I have an unusual situation and need some help. I have 6- 1.5hp pump motors that are 350' away from the drives. The drives are all located in one enclosure.I was curious if a seperate conduit run is needed for each motor. I have never done this in the past due to inductive coupling.
I do not know the VFD manufacture or have any info on the drives. The motors are located in a Class 1 div 1 area and I am looking to cut down on conduits.

Charlie


----------



## MDShunk (Jan 7, 2007)

Nope, but you're going to need load reactors and you should run VFD cable. 

C1D1... that sucks. Otherwise, you could just run a nice cable tray. There's no cheap or easy way to do this.


----------



## Charlie K (Aug 14, 2008)

MDShunk said:


> Nope, but you're going to need load reactors and you should run VFD cable.
> 
> C1D1... that sucks. Otherwise, you could just run a nice cable tray. There's no cheap or easy way to do this.


Thanks Marc, thats what I figured. I bid it as six conduits I was just looking to save some material and labor.

Charlie


----------



## MDShunk (Jan 7, 2007)

You can run a couple in each conduit, but if you're pulling drive cable, you probably don't want to subject yourself to that misery.


----------



## John Valdes (May 17, 2007)

I don't ever like to share a conduit feeding a motor from a VFD. I would run separate conduits and use THHN. Save your money on the over priced VFD cable, and buy conduit instead.
I would do a VD calculation (350') and increase the conductors as required.

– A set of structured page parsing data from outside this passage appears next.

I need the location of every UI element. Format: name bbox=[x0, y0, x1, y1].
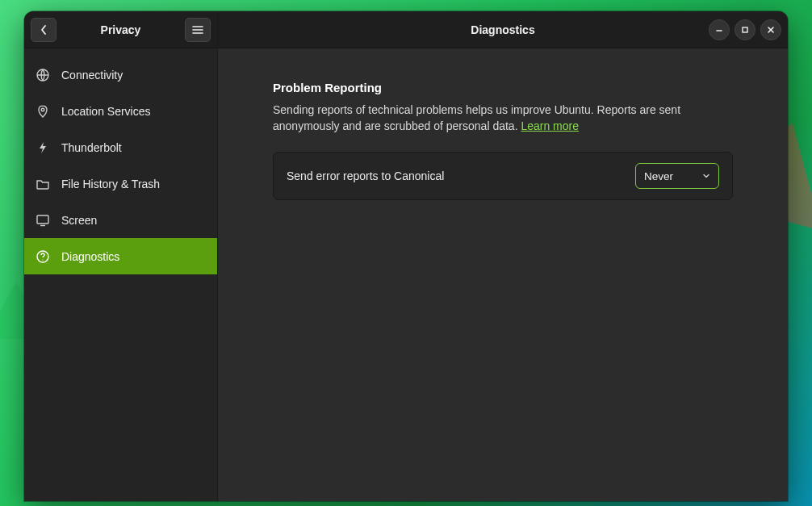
thunderbolt-icon bbox=[36, 140, 50, 155]
chevron-left-icon bbox=[40, 24, 48, 36]
menu-button[interactable] bbox=[185, 18, 211, 42]
sidebar-item-label: Thunderbolt bbox=[61, 141, 122, 154]
svg-point-8 bbox=[42, 259, 43, 260]
globe-icon bbox=[36, 68, 50, 82]
sidebar-item-label: Connectivity bbox=[61, 69, 123, 82]
folder-icon bbox=[36, 177, 50, 191]
screen-icon bbox=[36, 213, 50, 228]
settings-window: Privacy Connectivity Locati bbox=[24, 11, 788, 501]
location-icon bbox=[36, 104, 50, 119]
sidebar-item-label: Diagnostics bbox=[61, 250, 119, 263]
sidebar: Privacy Connectivity Locati bbox=[24, 11, 218, 501]
svg-rect-10 bbox=[743, 27, 747, 32]
section-description: Sending reports of technical problems he… bbox=[273, 102, 733, 134]
close-button[interactable] bbox=[760, 19, 781, 40]
minimize-icon bbox=[715, 26, 723, 34]
sidebar-item-label: Screen bbox=[61, 214, 97, 227]
maximize-icon bbox=[741, 26, 749, 34]
sidebar-item-thunderbolt[interactable]: Thunderbolt bbox=[24, 129, 217, 165]
sidebar-item-label: Location Services bbox=[61, 105, 151, 118]
close-icon bbox=[767, 26, 775, 34]
sidebar-headerbar: Privacy bbox=[24, 11, 217, 48]
sidebar-item-location[interactable]: Location Services bbox=[24, 93, 217, 129]
sidebar-list: Connectivity Location Services Thunderbo… bbox=[24, 48, 217, 501]
dropdown-value: Never bbox=[644, 170, 673, 182]
chevron-down-icon bbox=[702, 172, 710, 180]
setting-row-error-reports: Send error reports to Canonical Never bbox=[273, 152, 733, 200]
error-reports-dropdown[interactable]: Never bbox=[635, 163, 719, 189]
maximize-button[interactable] bbox=[735, 19, 755, 40]
window-controls bbox=[709, 19, 781, 40]
setting-label: Send error reports to Canonical bbox=[287, 169, 444, 182]
main-headerbar: Diagnostics bbox=[218, 11, 788, 48]
sidebar-item-file-history[interactable]: File History & Trash bbox=[24, 165, 217, 202]
help-icon bbox=[36, 249, 50, 264]
sidebar-item-diagnostics[interactable]: Diagnostics bbox=[24, 238, 217, 274]
svg-rect-5 bbox=[37, 215, 48, 224]
sidebar-item-connectivity[interactable]: Connectivity bbox=[24, 56, 217, 93]
sidebar-title: Privacy bbox=[61, 23, 180, 36]
main-panel: Diagnostics Problem Reporting Sending re… bbox=[218, 11, 788, 501]
sidebar-item-label: File History & Trash bbox=[61, 178, 160, 190]
page-title: Diagnostics bbox=[471, 23, 534, 36]
description-text: Sending reports of technical problems he… bbox=[273, 103, 680, 132]
sidebar-item-screen[interactable]: Screen bbox=[24, 202, 217, 238]
minimize-button[interactable] bbox=[709, 19, 730, 40]
section-title: Problem Reporting bbox=[273, 81, 733, 94]
svg-point-4 bbox=[41, 108, 44, 111]
content-area: Problem Reporting Sending reports of tec… bbox=[218, 48, 788, 501]
hamburger-icon bbox=[192, 25, 203, 35]
back-button[interactable] bbox=[31, 18, 57, 42]
learn-more-link[interactable]: Learn more bbox=[521, 119, 579, 132]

I would use load reactors as close to the motors as possible. I would pull an EGC in the conduit also.

I would also consider line reactors if you can get the customer on board. If they are familiar with VFD's, then they will tell you they want line reactors. Some VFD's have the line reactor included (built in) and some manufacturers will sell the line reactor at reduced cost or free if you buy the motor and drive from them. I know Baldor used to give you the line reactor for 1/2 price if you bought the drive from them and they would give it to you for free if you bought drive and motor from them? I am not certain. I would check that out.

While you can compliantly run these motor circuits together in one or more conduits, I just do not like doing it, even with load reactors installed. We don't mix signaling cables so why mix VFD output power. I think you would just be asking for trouble.
Ask the drive manufacturer about this. Tell him drive cables are not in the picture so he does not try and sell you these cables.

Note: Pumps are variable torque loads and will allow you to reduce the VFD size. In a variable torque application, you generally drop a drive size. So you may only need a 1 HP drive for these 1.5 HP motors.


----------